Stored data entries

Start of Block

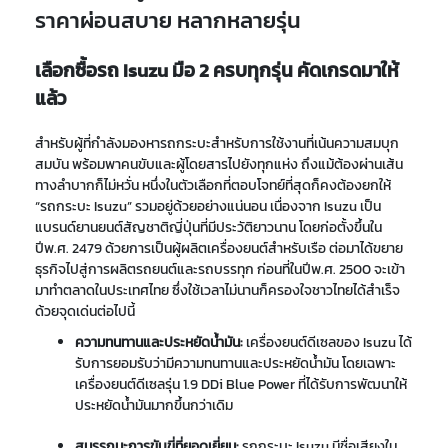
ราคาผ่อนสบาย หลากหลายรุ่น
เลือกซื้อรถ Isuzu มือ 2 ครบทุกรุ่น คัดเกรดมาให้
แล้ว
สำหรับผู้ที่กำลังมองหารถกระบะสำหรับการใช้งานที่เน้นความสมบุก
สมบัน พร้อมพาคนขับและผู้โดยสารไปยังทุกแห่ง ถึงแม้ต้องผ่านเส้น
ทางลำบากก็ไม่หวั่น หนึ่งในตัวเลือกที่ตอบโจทย์ที่สุดก็คงต้องยกให้
“รถกระบะ Isuzu” รวมอยู่ด้วยอย่างแน่นอน เนื่องจาก Isuzu เป็น
แบรนด์ยานยนต์สัญชาติญี่ปุ่นที่มีประวัติยาวนาน โดยก่อตั้งขึ้นใน
ปีพ.ศ. 2479 ด้วยการเป็นผู้ผลิตเครื่องยนต์สำหรับเรือ ต่อมาได้ขยาย
ธุรกิจไปสู่การผลิตรถยนต์และรถบรรทุก ก่อนที่ในปีพ.ศ. 2500 จะเข้า
มาทำตลาดในประเทศไทย ซึ่งใช้เวลาไม่นานก็ครองใจชาวไทยได้สำเร็จ
ด้วยจุดเด่นต่อไปนี้
ความทนทานและประหยัดน้ำมัน:
เครื่องยนต์ดีเซลของ Isuzu ได้
รับการยอมรับว่ามีความทนทานและประหยัดน้ำมัน โดยเฉพาะ
เครื่องยนต์ดีเซลรุ่น 1.9 DDi Blue Power ที่ได้รับการพัฒนาให้
ประหยัดน้ำมันมากขึ้นกว่าเดิม
สมรรถนะการขับขี่ที่ยอดเยี่ยม:
รถกระบะ Isuzu มีชื่อเสียงใน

End of Block

Problem to work on:
Omit the pictures. Print, word for word, the lines from the beginning of the entries above through the line that holds "รับการยอมรับว่".

Exercise output:
ราคาผ่อนสบาย หลากหลายรุ่น
เลือกซื้อรถ Isuzu มือ 2 ครบทุกรุ่น คัดเกรดมาให้
แล้ว
สำหรับผู้ที่กำลังมองหารถกระบะสำหรับการใช้งานที่เน้นความสมบุก
สมบัน พร้อมพาคนขับและผู้โดยสารไปยังทุกแห่ง ถึงแม้ต้องผ่านเส้น
ทางลำบากก็ไม่หวั่น หนึ่งในตัวเลือกที่ตอบโจทย์ที่สุดก็คงต้องยกให้
“รถกระบะ Isuzu” รวมอยู่ด้วยอย่างแน่นอน เนื่องจาก Isuzu เป็น
แบรนด์ยานยนต์สัญชาติญี่ปุ่นที่มีประวัติยาวนาน โดยก่อตั้งขึ้นใน
ปีพ.ศ. 2479 ด้วยการเป็นผู้ผลิตเครื่องยนต์สำหรับเรือ ต่อมาได้ขยาย
ธุรกิจไปสู่การผลิตรถยนต์และรถบรรทุก ก่อนที่ในปีพ.ศ. 2500 จะเข้า
มาทำตลาดในประเทศไทย ซึ่งใช้เวลาไม่นานก็ครองใจชาวไทยได้สำเร็จ
ด้วยจุดเด่นต่อไปนี้
ความทนทานและประหยัดน้ำมัน:
เครื่องยนต์ดีเซลของ Isuzu ได้
รับการยอมรับว่ามีความทนทานและประหยัดน้ำมัน โดยเฉพาะ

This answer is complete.